For infrastructure-as-code workflows, run Terraform in your pipeline. This is especially useful when you manage replicas, instance types, or environment variables declaratively.
name: Deploy with Terraform
on:
push:
branches: [main]
jobs:
deploy:
runs-on: ubuntu-latest
steps:
- uses: actions/checkout@v4
- name: Setup Terraform
uses: hashicorp/setup-terraform@v3
with:
terraform_version: "1.5"
- name: Terraform Init
run: terraform init
working-directory: ./infra
- name: Terraform Apply
env:
PHALA_CLOUD_API_KEY: ${{ secrets.PHALA_CLOUD_API_KEY }}
run: terraform apply -auto-approve -var="image_tag=${{ github.sha }}"
working-directory: ./infra
Your infra/main.tf would look something like this:
variable "image_tag" {
type = string
}
resource "phala_app" "web" {
name = "my-tee-app"
size = "tdx.medium"
region = "US-WEST-1"
image = "dstack-dev-0.5.7-9b6a5239"
disk_size = 40
replicas = 1
docker_compose = <<-YAML
services:
app:
image: myregistry/my-app:${var.image_tag}
ports:
- "80:80"
YAML
wait_for_ready = true
wait_timeout_seconds = 900
}
Store your Terraform state in a remote backend (S3, GCS, or Terraform Cloud) so that CI runs can access the same state file.

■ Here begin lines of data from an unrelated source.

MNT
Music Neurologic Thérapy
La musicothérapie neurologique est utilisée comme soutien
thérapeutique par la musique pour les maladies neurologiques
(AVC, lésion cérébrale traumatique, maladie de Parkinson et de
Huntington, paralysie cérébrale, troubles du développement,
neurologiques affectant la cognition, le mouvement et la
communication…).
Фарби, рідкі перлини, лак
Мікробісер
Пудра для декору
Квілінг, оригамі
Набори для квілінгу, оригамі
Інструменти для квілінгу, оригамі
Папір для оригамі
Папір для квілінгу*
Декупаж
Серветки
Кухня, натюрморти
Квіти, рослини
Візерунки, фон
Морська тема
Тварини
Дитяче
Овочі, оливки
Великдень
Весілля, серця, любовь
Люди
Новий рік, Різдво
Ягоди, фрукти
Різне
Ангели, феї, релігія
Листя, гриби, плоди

Without remote state, each pipeline run would try to create a new CVM instead of updating the existing one.
Verify Deployment
After your pipeline completes, confirm the CVM is running:
# CLI
phala cvms get my-tee-app
# Or check the dashboard
# https://cloud.phala.com/dashboard
Troubleshooting
Authentication errors: Make sure PHALA_CLOUD_API_KEY is set correctly in your CI secrets. Test locally with phala status to verify the key works.

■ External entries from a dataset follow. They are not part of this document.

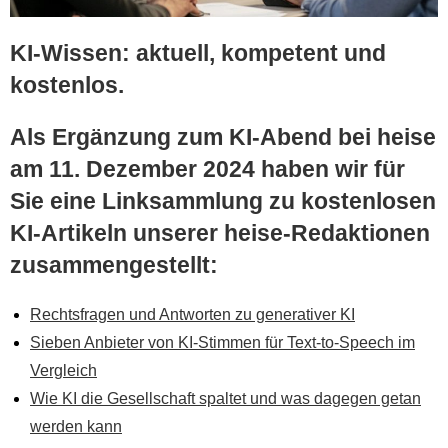
KI-Wissen: aktuell, kompetent und
kostenlos.
Als Ergänzung zum KI-Abend bei heise
am 11. Dezember 2024 haben wir für
Sie eine Linksammlung zu kostenlosen
KI-Artikeln unserer heise-Redaktionen
zusammengestellt:
Rechtsfragen und Antworten zu generativer KI
Sieben Anbieter von KI-Stimmen für Text-to-Speech im
Vergleich
Wie KI die Gesellschaft spaltet und was dagegen getan
werden kann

Build failures: Ensure your Dockerfile builds locally with docker build . before pushing to CI.
Deploy timeouts: If --wait times out, the CVM may still be starting. Check the dashboard or run phala cvms get to see the current status. Increase the timeout with --wait-timeout if your app takes longer to boot.
Image pull errors: Verify the image tag in your compose file matches what was pushed to the registry. For private registries, set DSTACK_DOCKER_USERNAME and DSTACK_DOCKER_PASSWORD as encrypted secrets on the CVM.